Extraction and Immediate Bonded Bridge

A photo essay

Patient F presented to the office for her 6-month Re-care appointment, when it was noticed that # 24 had a facially draining abscess. Radiograph below shows mandibular anterior teeth with extensive bone loss with periapical lesion on # 24.

Treatment option discussed included coronal splinting with or without RCT. Given the advanced state of bone loss of the adjacent teeth and their guarded long term prognosis it was decided to not involve them in any long term restorative plans. Given the size of the periapical lesion and the drainage into the oral cavity, the prognosis of success with RCT was extremely guarded. Patient agreed to extraction and immediate re attachment of the extracted tooth by extra coronal splinting to the neighboring teeth.
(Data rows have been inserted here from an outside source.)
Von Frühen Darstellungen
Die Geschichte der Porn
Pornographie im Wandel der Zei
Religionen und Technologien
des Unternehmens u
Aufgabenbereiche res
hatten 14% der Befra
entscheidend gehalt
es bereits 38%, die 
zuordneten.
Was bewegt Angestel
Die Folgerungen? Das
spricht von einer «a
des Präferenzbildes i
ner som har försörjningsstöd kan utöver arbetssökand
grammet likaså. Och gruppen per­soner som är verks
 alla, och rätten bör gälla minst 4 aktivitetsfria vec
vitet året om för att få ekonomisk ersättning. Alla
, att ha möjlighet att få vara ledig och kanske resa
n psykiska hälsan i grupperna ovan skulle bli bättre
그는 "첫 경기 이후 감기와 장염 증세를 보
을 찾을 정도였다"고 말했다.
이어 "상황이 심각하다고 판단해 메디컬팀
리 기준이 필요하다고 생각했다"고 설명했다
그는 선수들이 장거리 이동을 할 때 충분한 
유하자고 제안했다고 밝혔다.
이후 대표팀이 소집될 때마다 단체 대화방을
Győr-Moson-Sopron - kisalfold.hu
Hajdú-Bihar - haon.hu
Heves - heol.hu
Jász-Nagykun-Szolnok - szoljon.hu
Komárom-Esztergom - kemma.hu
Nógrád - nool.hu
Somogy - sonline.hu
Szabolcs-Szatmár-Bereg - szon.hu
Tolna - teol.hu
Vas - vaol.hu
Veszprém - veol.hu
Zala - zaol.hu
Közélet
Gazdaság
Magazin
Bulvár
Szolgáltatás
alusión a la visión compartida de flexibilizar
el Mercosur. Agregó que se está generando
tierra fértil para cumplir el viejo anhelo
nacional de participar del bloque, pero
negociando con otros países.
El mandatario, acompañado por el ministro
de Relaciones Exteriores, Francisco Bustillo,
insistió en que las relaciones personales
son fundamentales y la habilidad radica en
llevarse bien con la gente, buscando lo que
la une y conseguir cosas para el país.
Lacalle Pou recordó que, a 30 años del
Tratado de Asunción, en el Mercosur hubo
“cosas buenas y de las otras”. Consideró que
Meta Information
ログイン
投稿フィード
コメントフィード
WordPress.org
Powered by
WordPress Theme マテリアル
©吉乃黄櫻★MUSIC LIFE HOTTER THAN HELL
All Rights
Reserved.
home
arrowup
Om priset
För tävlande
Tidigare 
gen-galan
Patient is aware that sometime in the future she may lose the front teeth at which time the treatment options will need to be revisited.

Model used to demarcate the region for placement of Extra coronal splint.

Essix style template made and section of the splint was cutout.

Ribbond® splint sectioned and adapted to the template with cutout

Template try in to confirm fit

Extracted tooth sectioned at the root tip

Extracted tooth replaced in the template and had the Ribbond® Splint attached to it by bonded composite. (For detailed instruction on use of the splint material please visit the manufacturer’s online site.)

Tooth reattached to the neighboring teeth with bonded composite.

Tooth after seating appears below Occlusal table. In this position, there is minimal Occlusal stress on the tooth and might assist in uncomplicated healing.